Claude Joseph Dorat (1734–80), better known as Le Chevalier Dorat, was a prolific French writer, playwright and poet, whose works include Réponse d’Abélard à Héloise (Abelard’s Answer to Heloise, 1771) and Les victimes de l’amour, ou lettres de quelques amants célébres (Victims of Love, or Letters from Famous Lovers, 1776). Les baisers, précédés du mois de Mai (Kisses, Preceded by the Month of May) was published in 1770, a charming, mildly sensuous collection of twenty poems dedicated to the joys of kissing.

Besides light verse Dorat wrote comedies, fables and novels. He tried to cover his failures as a dramatist by buying up large numbers of seats for performances, and though his books were lavishly illustrated by good artists and expensively produced, they mostly failed to sell. He managed to attract the ire of both the ruling Philosophe party as well as that of their arch-enemy, Charles Palissot de Montenoy, and thus cut himself off from the possibility of academic honours.

Dorat published most of his works with numerous engravings by Clément-Pierre Marillier and Charles Eisen, which made them masterpieces of art and typographic luxury. Abbé Galiani said on this subject that the poet ‘saved himself from shipwreck plate by plate’. Thus the collection of his fables alone cost him more than thirty thousand livres for the prints by Marillier and Eisen, but despite the images the book did not sell, and if the poet’s reputation may have gained from it his fortune ended up being lost. Once he had fallen into poverty, he lived off the benefits of his mistress, Fanny de Beauharnais, for whom he partly composed the verses, spending his last years in sorrow, in dispute with the actors in his plays, in lawsuits with his booksellers, harassed by his creditors and trashed by his critics.

Claude Joseph Dorat

History has not served Dorat well. In his Correspondance littéraire, philosophique et critique (Literary, Philosophical and Critical Correspondence) the critic Friedrich Melchior Grimm wrote, ‘Monsieur Dorat perhaps does not write too many verses, but he has them printed too much.’ Regarding some of his short poems, he added, ‘It is a graceful warble, a canary’s whistle, it could not be more agreeable, but it is gone with the wind.’ Dorat never really escaped his status as a minor author, and his works ended up falling into oblivion.

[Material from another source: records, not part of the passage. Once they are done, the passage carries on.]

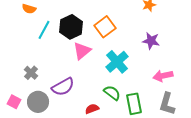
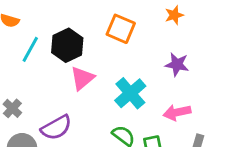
orange square: (105, 27) -> (121, 29), moved, turned -30
pink arrow: (163, 76) -> (177, 112), moved

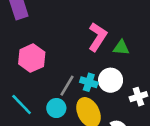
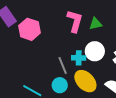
pink hexagon: (32, 58) -> (30, 29), moved
gray line: (67, 86) -> (63, 66), turned -36

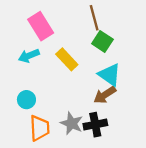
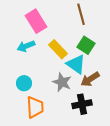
green square: (102, 42) -> (86, 45), moved
cyan triangle: (110, 75) -> (76, 64), moved
gray star: (72, 123) -> (62, 82), moved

Apart from two of his epistolary novels, Les sacrifices de l’amour (The Sacrifices of Love) and Les malheurs de l’inconstance (The Misfortunes of Inconstancy), which were reissued in 1983 and 1996, the only work of Dorat to survive into the twentieth century is Les baisers, here illustrated in exuberant style by Bécat.


A complete online version of the 1770 edition can be found here.

The Bécat-illustrated Dorat was published by Éditions Éryx in a limited, numbered and boxed edition of 695 copies.